La guerre de demain. — Pas de bruit et beaucoup de lumière. — Vers la paix universelle par la science

Suivant les nobles traditions de mon père, j’ai toujours demandé énergiquement l’abolition de la peine de mort et je considère la guerre comme le plus ignoble et le plus lâche des assassinats toutes les fois qu’elle n’a pas pour but exclusif la défense des frontières, du sol de la patrie.

Voilà pourquoi toutes les fois que l’on m’apprend que l’on a découvert un nouveau moyen, sûr, puissant et rapide de tuer les hommes en masse, je bondis de joie.

Cette joie a l’air d’être cruelle et paradoxale pour les imbéciles et cependant, c’est la science seule qui arrivera à triompher des passions des tyrans farouches, en rendant la guerre impossible par la puissance exorbitante de ses moyens de destruction.

Qu’on le veuille ou non, rien n’est plus vrai, n’est plus certain.

Aussi, vraies ou fausses, je suis heureux d’entretenir aujourd’hui mes lecteurs de deux nouvelles inventions dans l’art de tuer très proprement les pauvres bougres que l’ambition ou la démence des rois et des empereurs envoient à la boucherie.

La première de ces inventions qui n’est que la catapulte perfectionnée et qui rappelle un peu les gares à trottoirs circulaires et rotatifs dont j’ai parlé ici même, dans le précédent chapitre, est destinée à tuer sans bruit ; malheureusement elle est américaine comme la seconde et c’est ce qui me fait encore un peu douter.

En tout cas en voici les parties essentielles, d’après mon confrère Gautier :

« … Figurez-vous un large disque de 1,56 m de diamètre, pesant 225 kilogrammes et tournant, sous l’action d’un moteur électrique, à la vitesse vertigineuse de 200 tours à la seconde.

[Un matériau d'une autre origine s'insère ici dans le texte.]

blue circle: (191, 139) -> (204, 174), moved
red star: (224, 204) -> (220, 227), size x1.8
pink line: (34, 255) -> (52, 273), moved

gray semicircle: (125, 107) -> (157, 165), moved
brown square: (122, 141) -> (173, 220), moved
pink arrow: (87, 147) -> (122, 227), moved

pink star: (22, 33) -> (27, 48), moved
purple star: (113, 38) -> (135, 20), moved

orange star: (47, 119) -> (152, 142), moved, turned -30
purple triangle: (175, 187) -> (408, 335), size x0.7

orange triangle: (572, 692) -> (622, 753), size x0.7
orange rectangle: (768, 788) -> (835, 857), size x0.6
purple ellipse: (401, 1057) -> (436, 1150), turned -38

Les projectiles sont rangés, à la suite les uns des autres, dans une rainure ménagée sur le pourtour du disque, et les choses sont disposées de façon qu’ils peuvent, à un moment donné, se déclencher automatiquement. N’étant plus, dès lors, retenus par rien, ils cèdent à la force centrifuge qui leur imprime une vitesse initiale de 610 mètres à la seconde, avec une portée supérieure à 3 kilomètres.

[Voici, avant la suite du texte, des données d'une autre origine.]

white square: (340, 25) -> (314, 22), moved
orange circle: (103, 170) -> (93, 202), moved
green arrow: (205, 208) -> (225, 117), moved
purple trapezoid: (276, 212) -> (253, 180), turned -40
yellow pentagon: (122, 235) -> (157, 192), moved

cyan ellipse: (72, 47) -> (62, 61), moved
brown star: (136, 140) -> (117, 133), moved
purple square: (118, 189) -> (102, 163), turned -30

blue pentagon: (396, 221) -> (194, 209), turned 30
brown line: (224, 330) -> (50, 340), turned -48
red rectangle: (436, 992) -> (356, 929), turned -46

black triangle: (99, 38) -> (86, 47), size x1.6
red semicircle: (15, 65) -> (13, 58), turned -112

C’est simple, on le voit, comme bonjour !

Il ne s’agit pas là d’une invention dans le sens propre du mot. C’est plutôt d’une exhumation, d’une résurrection qu’il retourne, et le saint roi David vous dirait que ce fut une machine du même genre, quoique plus rudimentaire et plus réduite, qui lui servit à faire passer, avec la collaboration de la même force centrifuge, le goût du pain au nommé Goliath. La seule différence essentielle, c’est que, du temps de la Bible, on appelait cela une fronde…

On pourrait lancer un projectile à chaque demi-révolution du disque, soit deux projectiles à chaque tour, quatre cents à la seconde, vingt-quatre mille à la minute.

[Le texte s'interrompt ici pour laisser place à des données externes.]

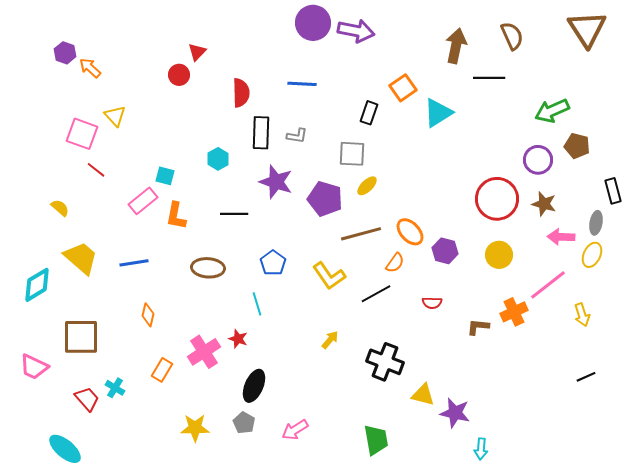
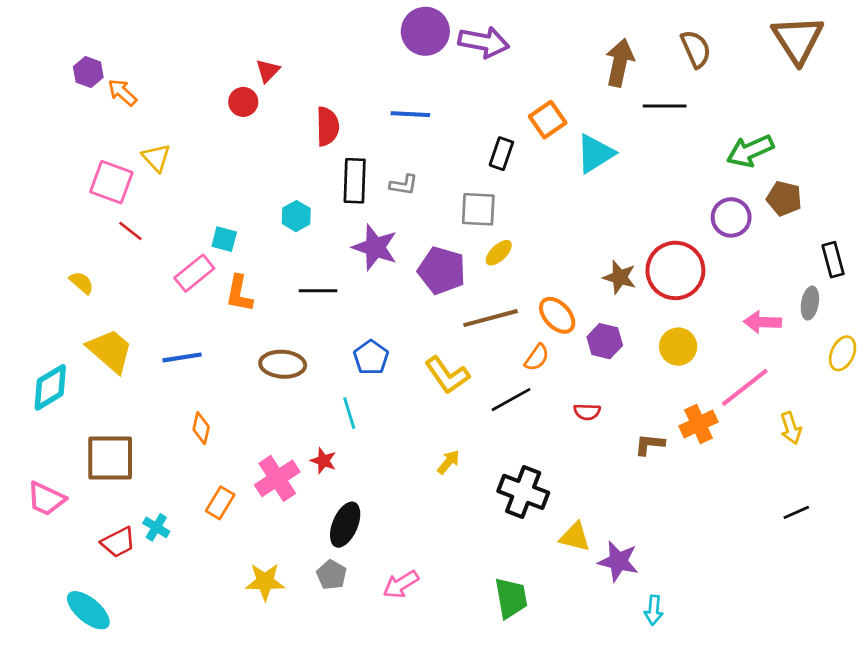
brown star: (544, 204) -> (620, 277), moved
yellow ellipse: (592, 255) -> (843, 353), moved
red trapezoid: (87, 399) -> (118, 542), turned 104

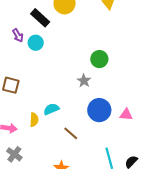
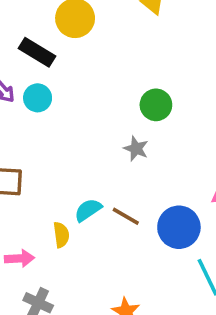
blue circle: (99, 110) -> (179, 227), moved
brown line: (71, 133) -> (126, 216), moved

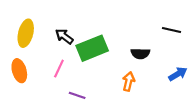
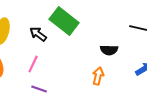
green rectangle: (92, 48) -> (64, 21), moved, turned 60
purple line: (77, 95) -> (39, 89), moved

Mais l’inventeur n’est pas aussi ambitieux : il se contenterait d’un projectile tous les quatre tours seulement, ce qui lui permettrait tout de même encore de jeter sur l’ennemi en une minute 3 000 petits obus explosifs de 7 centimètres 12 de diamètre sur 40 centimètres de hauteur, une véritable trombe de mitraille, une pluie continue de fer ou d’acier !

— Mais, dira-t-on peut-être, les canons Bange, Krupp, Armstrong, Canet, Schneider, Maxim, Hotschkiss, etc, tous ces longs Toms et tous ces pompoms qui ont fait merveille au Transvaal et en Chine, ne satisfont-ils pas beaucoup mieux à nos besoins actuels ? À quoi bon ressusciter ces machines saugrenues qu’on pouvait croire reléguées pour de bon aux antiquailles ?

Erreur complète ! Les canons de bronze où d’acier, quel que soit le genre d’explosif qu’on emploi pour les charger, font trop de bruit, beaucoup trop de bruit.

Par-dessus le marché, ils sont encombrants, leur manîment est plutôt délicat, et ils coûtent excessivement cher.

Ce sont précisément ces inconvénients que M. James Judge, en sa qualité d’homme pratique, s’est proposé de prévenir.

Avec sa catapulte rotatoire à déclenchement automatique, le projectile dûment lâché au moment psychologique s’en va « en douceur », sans secousse, sans tapage et sans bruit, tomber sur la peau du dos de l’ennemi, qui ne se doute seulement pas d’où lui vient l’averse.

Sans compter que vous avez là une artillerie sommaire, rustique, exempte de recul, présentant aussi peu que possible de surface vulnérable, facile à improviser à bon compte et en quelques heures, n’importe où, par le premier serrurier venu, pouvant passer à peu près partout, par monts et par vaux, et se mettre en batterie aussi bien à la cime d’une roche escarpée ou à l’extrême pointe d’un clocher qu’au fond d’un ravin ou sur le toit d’une maison.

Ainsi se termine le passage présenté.